Abstract

The purpose of this study was to evaluate the clinical outcomes of thoracic and lumbar spinal tuberculosis treated with isolated posterior instrumentation without radical debridement. This study retrospectively analyzed 73 patients with thoracic and lumbar spinal tuberculosis who were treated using isolated posterior instrumentation without radical debridement in our hospital between January 2012 to December 2019. The patient group was composed of 42 men and 31 women with a mean age of 67.3±8.6 years. The tuberculosis spine instability score (TSIS) was used to evaluate spine stability. All patients received chemotherapy for 18 months after surgery. The time of surgery, blood loss, visual analogue score (VAS), kyphosis angle, Oswestry disability index (ODI), erythrocyte sedimentation rate (ESR), Frankel grading, SF-36 scores, and local recurrence and complications were analyzed to evaluate the efficacy of isolated posterior instrumentation surgery in the treatment of thoracic and lumbar spinal tuberculosis.
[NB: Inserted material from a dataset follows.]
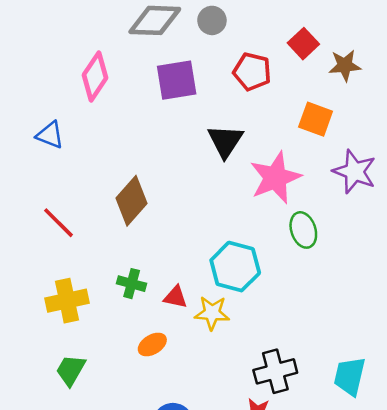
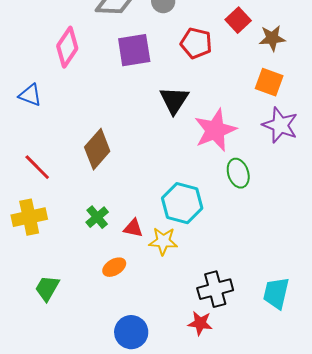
orange square: (316, 119) -> (269, 82), moved
green cross: (132, 284) -> (97, 217), turned 35
yellow cross: (67, 301) -> (29, 217), moved

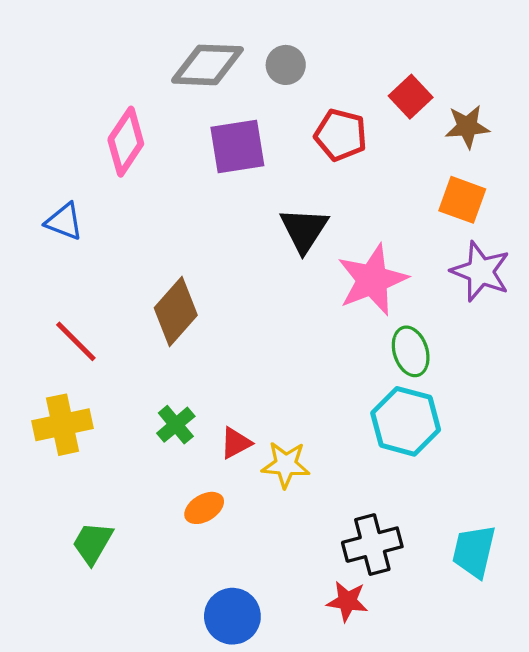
cyan hexagon: (182, 203) -> (406, 421), moved
red triangle: (133, 228) -> (236, 443), turned -40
All patients were followed up for 12 to 24 months (mean 14±3.2 months). The mean surgical time was 1.2±1.4h (range, 1.2-1.6h), and mean blood loss was 107±18mL. The postoperative symptoms were obviously relieved. The VAS, kyphosis angle, DI, and ESR decreased, respectively, from 8.24±1.32, 19.82±3.42, 46.25±3.62, and 49.64±17.61 to 1.12±0.21, 7.14±0.81, 20.17±5.11, and 0.35±1.13 at final follow-up. In comparison to preoperative values, SF-36 scores were significantly improved at final follow-up and the differences were statistically significant (p<0.05). All patients achieved neurological recovery at the final follow-up. There were no recurrences or complications in any of the patients. Isolated posterior instrumentation without radical debridement is a suitable minor surgical trauma that offers a remarkable advantage of effective pain relief, improvement in neurological function and performance status, and no local recurrence for selected patients with thoracic and lumbar spinal tuberculosis.